Frage an Gustav Herzog von Volker U. bezüglich Soziale Sicherung
Sehr geehrter Herr Abgeordneter,
Der "Die Zeit" vom 23.8.2012 habe ich entnommen, daß der Cent-Preis pro kWh-Stunde Stromverbrauch für die energieintensive Industrie 6,08 und für den Privat-Haushalt 25,45 beträgt(Tendenz für Letztgenannte stark steigend). Als Wahlkreisabgeordneter der SPD darf ich Sie fragen, ob Sie dies für gerecht halten und was die SPD ggfs. dagegen zu unternehmen beabsichtigt?
Sehr geehrter Herr Ultes,
vielen Dank für Ihre Frage zu den Strompreis-Entlastungen für die Industrie in Deutschland. Auch ich als SPD-Politiker sehe die Entwicklung der Strompreise und das von Ihnen beschriebene Auseinanderklaffen zwischen den Preisen für Mittelstand und Privathaushalte auf der einen und der Industrie auf der anderen Seite mit großer Besorgnis.
Grundsätzlich halte ich jedoch die Entlastung energieintensiver Industriebetriebe, deren Produktion exportorientiert ist für richtig. Vor allem aufgrund der Energiewende und den damit verbundenen notwendigen Umlagen und Abgaben, die es so bislang nur in Deutschland gibt würde ohne Entlastungen für Teile der Industrie eine Wettbewerbsverzerrung stattfinden. Die Kosten der Produktion würden bei gleicher Umlage in einem Maße steigen, das „Made in Germany“ auf dem Weltmarkt ins Aus schicken würde. Welche Folge das nicht nur für den Standort Deutschland, sondern vor allem für die Arbeitsplätze bedeuten würde, ist klar. Nur zur Erinnerung: Ein Viertel unseres Bruttoinlandsproduktes erwächst aus der industriellen Produktion!
In unserer aktuellen Situation in Deutschland ist jedoch eine von der Schwarz-Gelben Bundesregierung zu verantwortende völlige Fehlsteuerung zu verzeichnen: Nach derzeitige Rechtslage ist die Industrie nach dem Gießkannenprinzip komplett von der EEG-Umlage befreit, völlig unabhängig davon, ob ein Unternehmen im weltweiten Wettbewerb steht oder vorwiegend nationale Absatzmärkte bedient. Zudem ist die Befreiung nicht an das Umsetzen von Maßnahmen zu einer höheren Energieeffizienz gekoppelt. Beides sind gravierende Fehlsteuerungen, gegen die wir offensiv in den entsprechenden Ausschüssen des Deutschen Bundestages vorgehen.
Hier zu Ihrer Information noch weitere Punkte mit Maßnahmen, mit denen die SPD der aktuellen, untragbaren Situation entgegen treten will:
- Privathaushalte sowie kleinere und mittlere Unternehmen dürfen im Rahmen des Umlagesystems nicht für die Befreiung der Industrie herangezogen werden. Vielmehr muss überlegt werden, die Systematik über Steuern, Abgaben etc. zu verändern.

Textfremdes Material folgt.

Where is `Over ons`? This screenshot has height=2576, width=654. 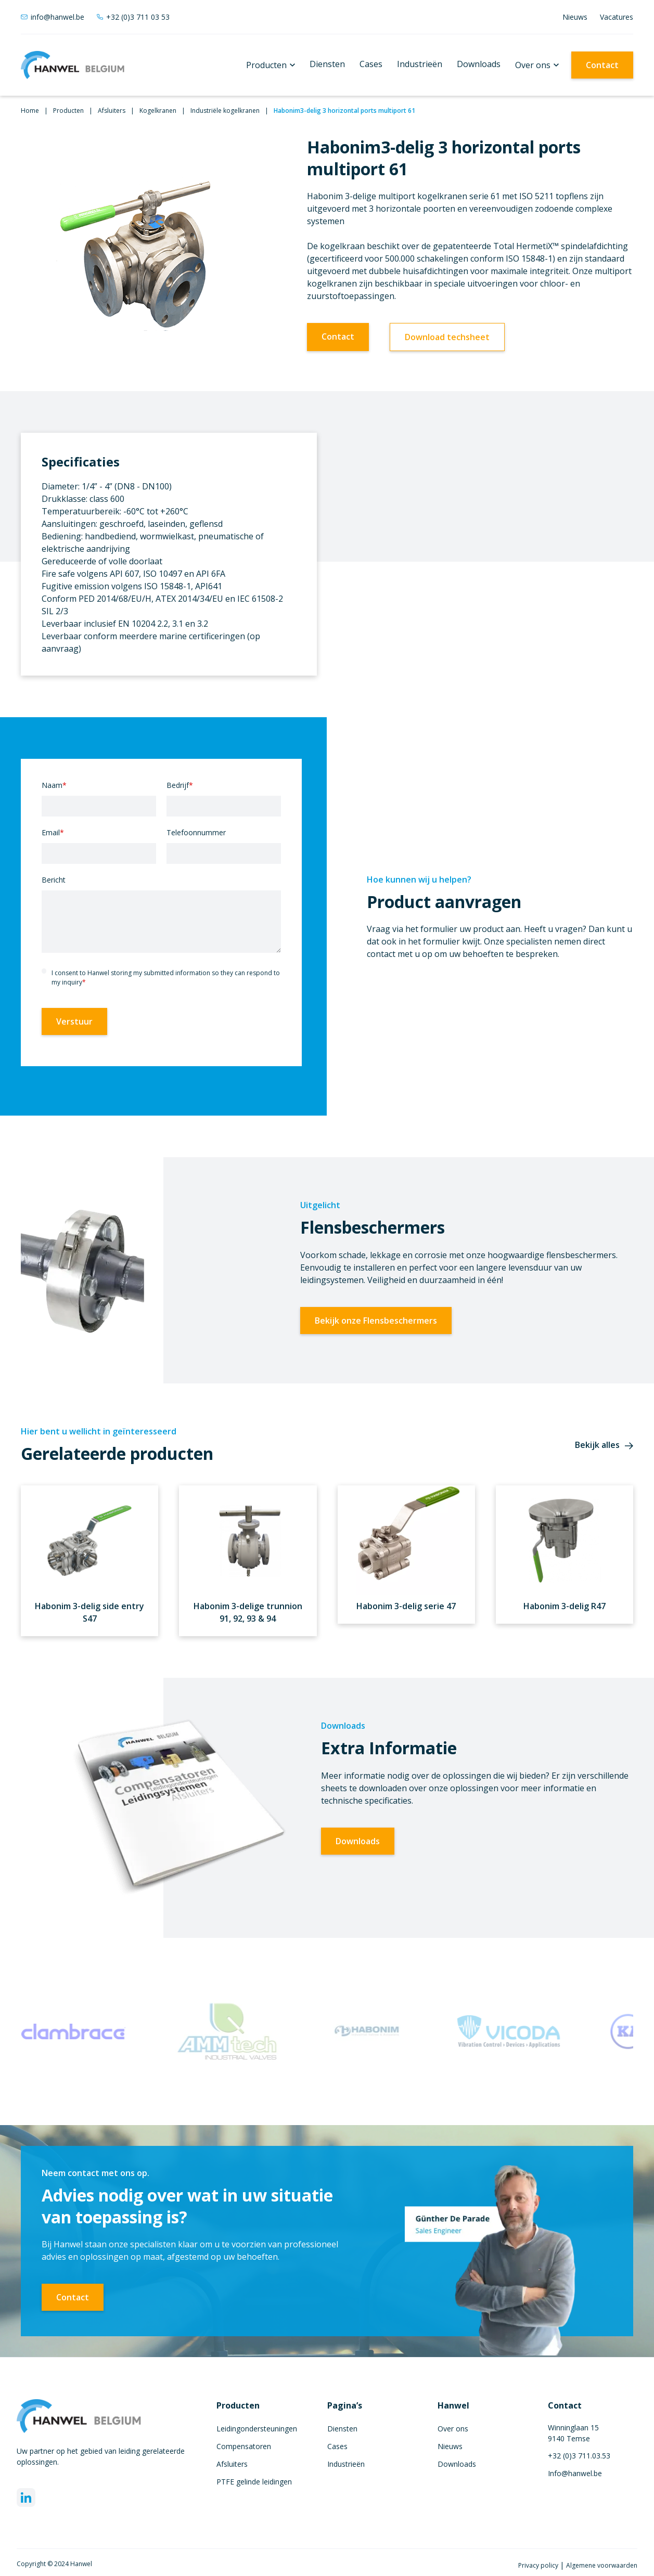 Over ons is located at coordinates (532, 65).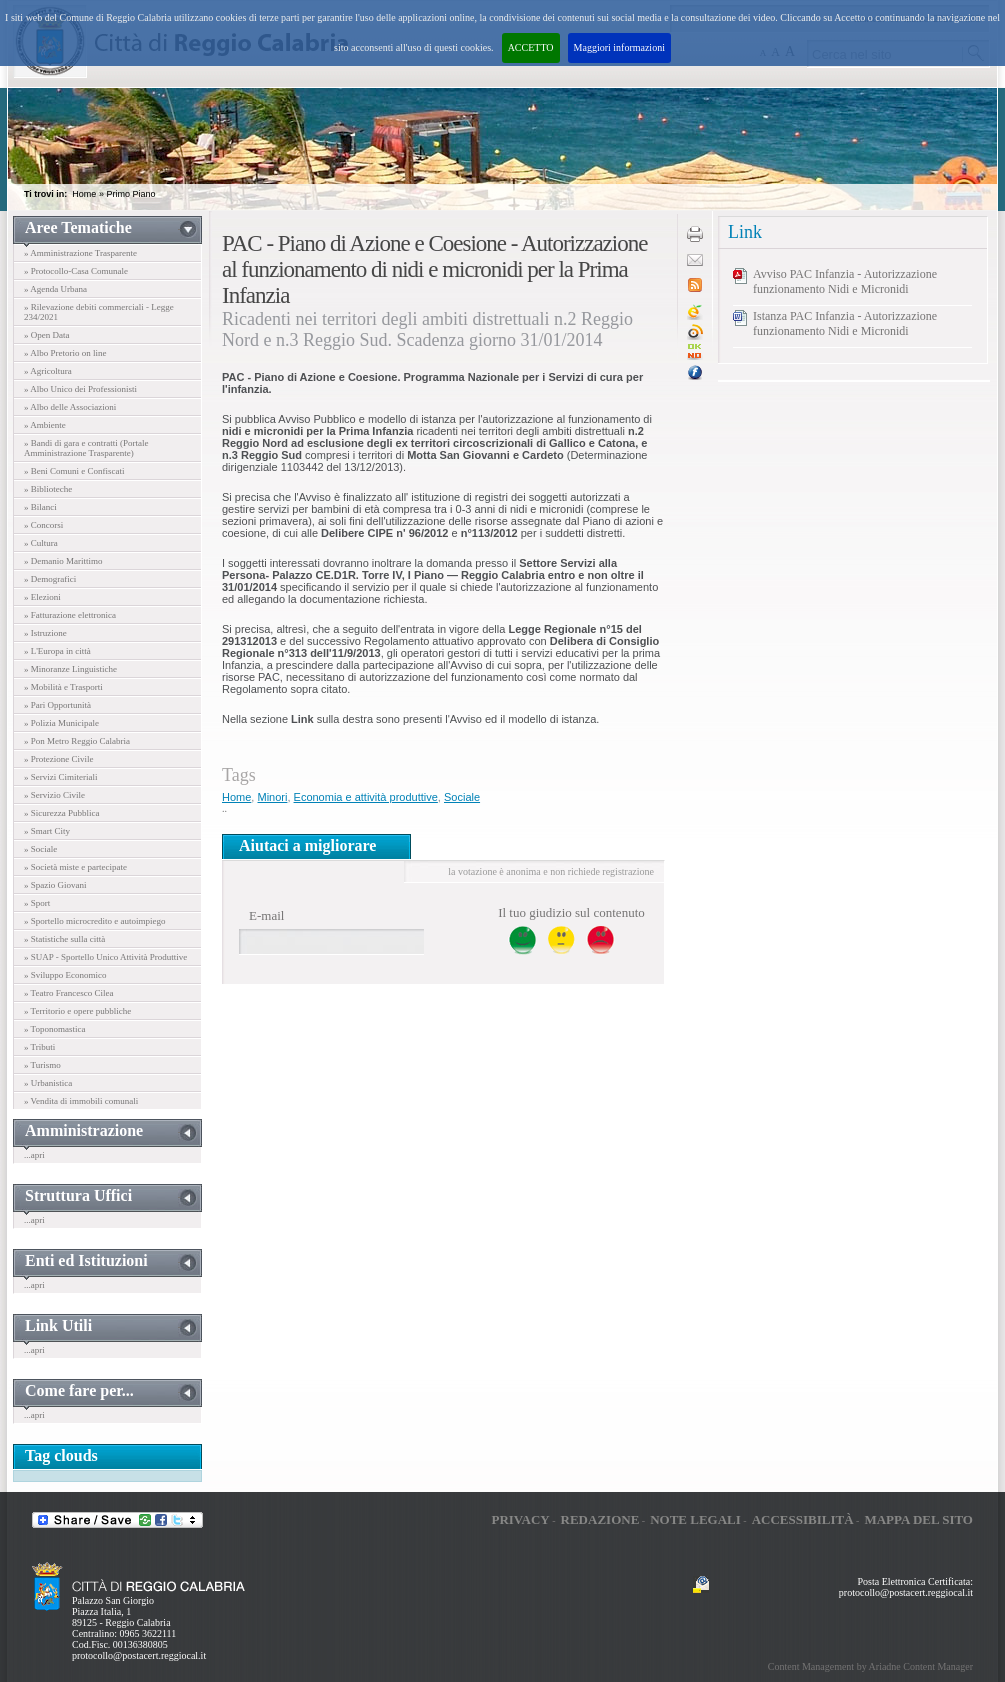 Image resolution: width=1005 pixels, height=1682 pixels. I want to click on » Società miste e partecipate, so click(75, 867).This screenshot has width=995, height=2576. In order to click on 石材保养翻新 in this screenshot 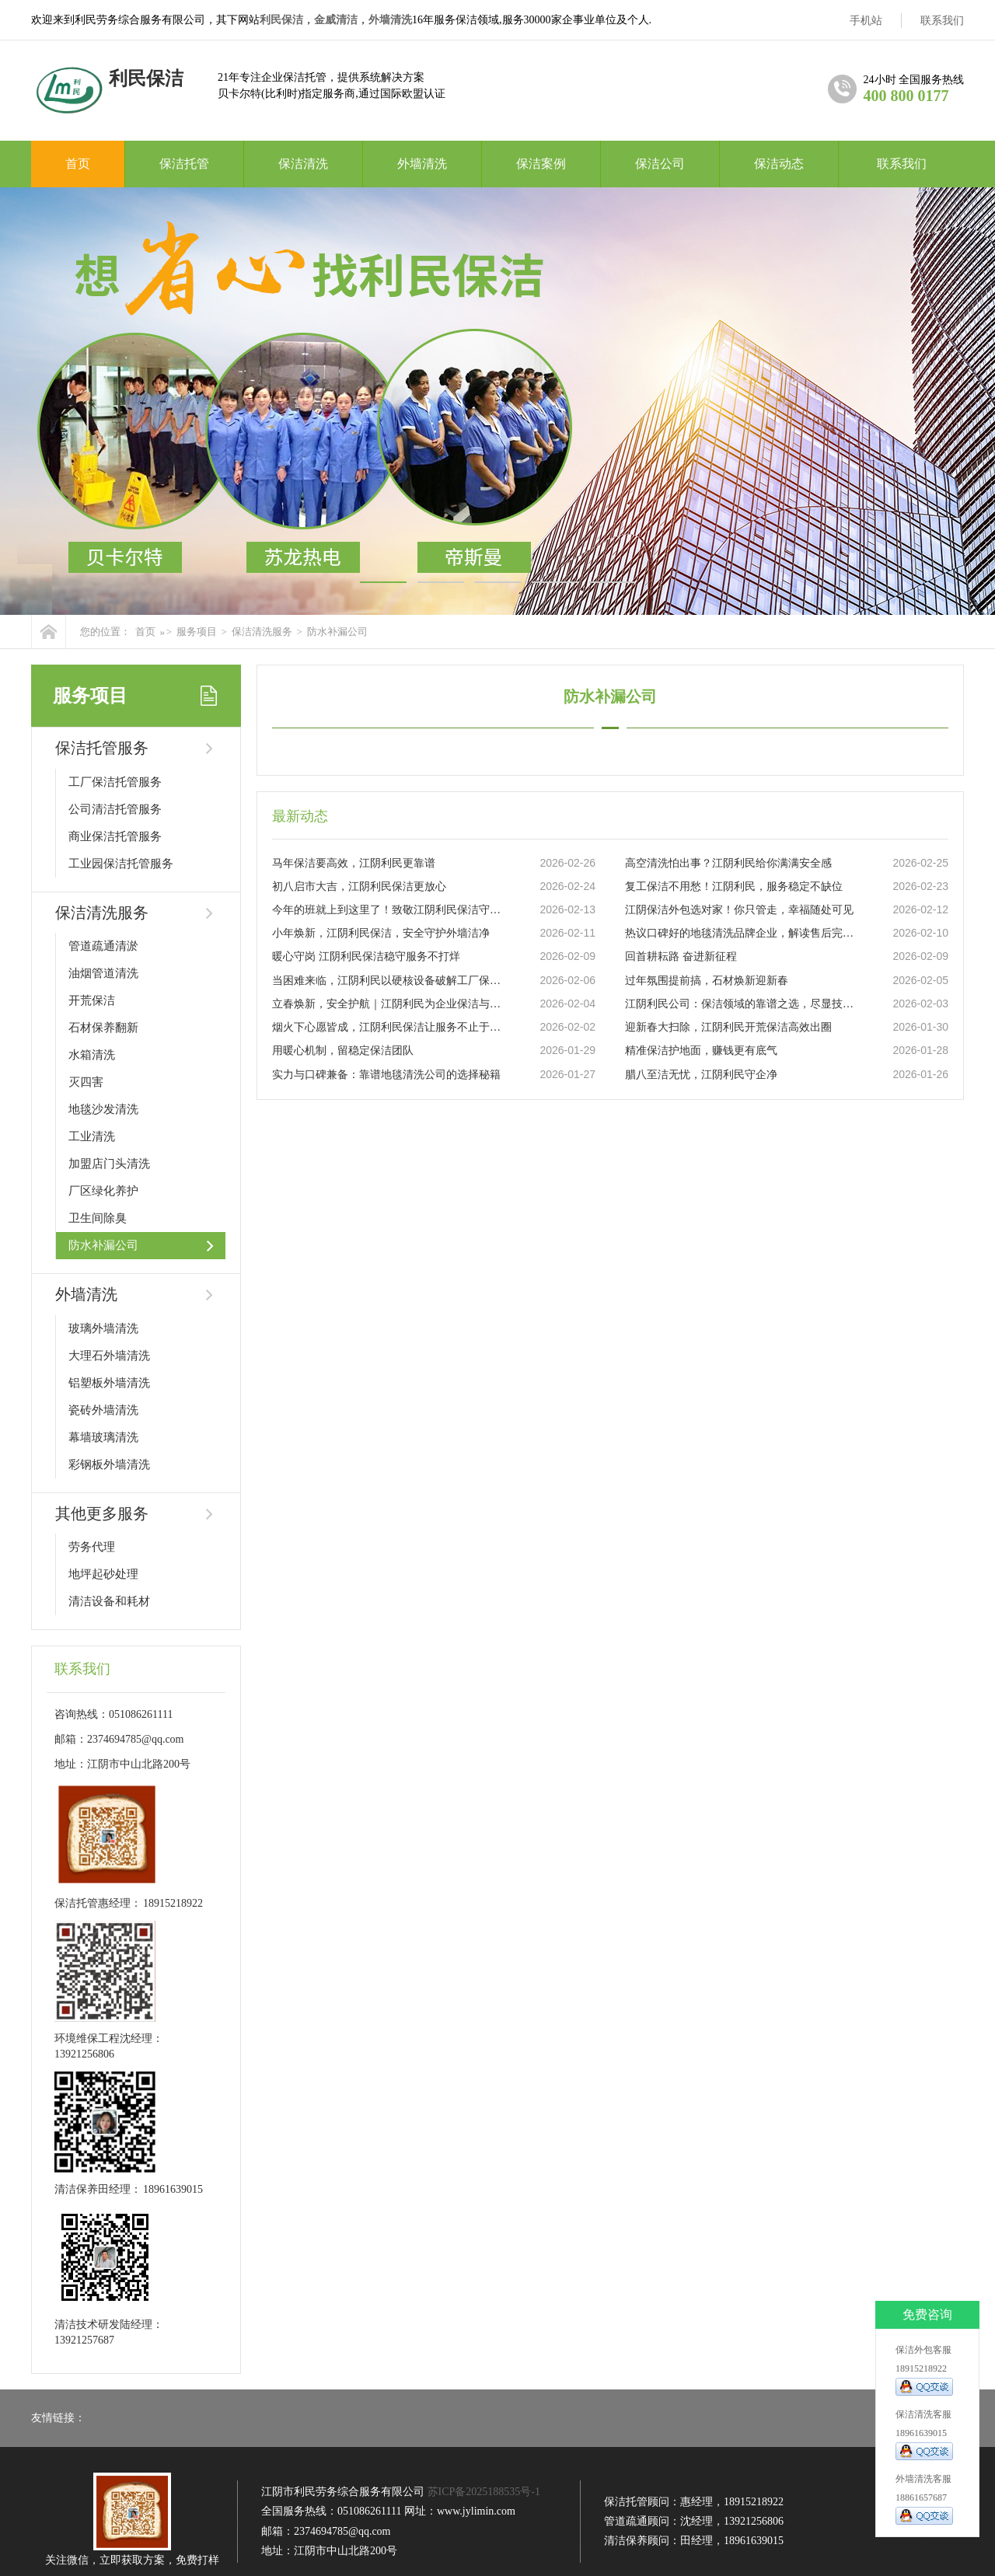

- Sinkende Kosten bei den Großhandelspreisen müssen an die Verbraucher weitergegeben werden statt als überhöhte Gewinne bei den Konzernen hängen zu bleiben. Hier muss der Wettbewerb besser funktionieren.
- Die SPD hat bereits im Wahlprogramm 2009 eine Deutsche Netz AG gefordert, um der öffentlichen Hand einen direkten Einfluss auf den Netzausbau zu verschaffen. Die Netze sind jahrelang vernachlässigt worden. Jetzt wäre die Gelegenheit, um direkten Einfluss auf die Netze zu bekommen, um damit auch Haftungsfragen etc. besser klären zu können.
- Strom, der nicht gebraucht wird, spart Kosten: Maßnahmen besonders im Bereich der Energieeffizienz wie z.B. kostenlose Energieberatung müssen vorangetrieben werden. Abwrackprämien für Elektrogeräte können zudem eine Möglichkeit sein, um einerseits deutsche Unternehmen zu fördern (hohe Effizienz ist hier vorhanden), und um sozialschwächeren Familien die Möglichkeit zu geben, Preissteigerungen durch Einsparungen zu kompensieren.
Auf der Seite der SPD-Bundestagsfraktion im Internet finden Sie bei den Arbeitsgruppen Umwelt und Wirtschaft ebenfalls weitere, ausführliche Papiere zur Energiewende und zu Perspektiven sozialdemokratischer Industriepolitik.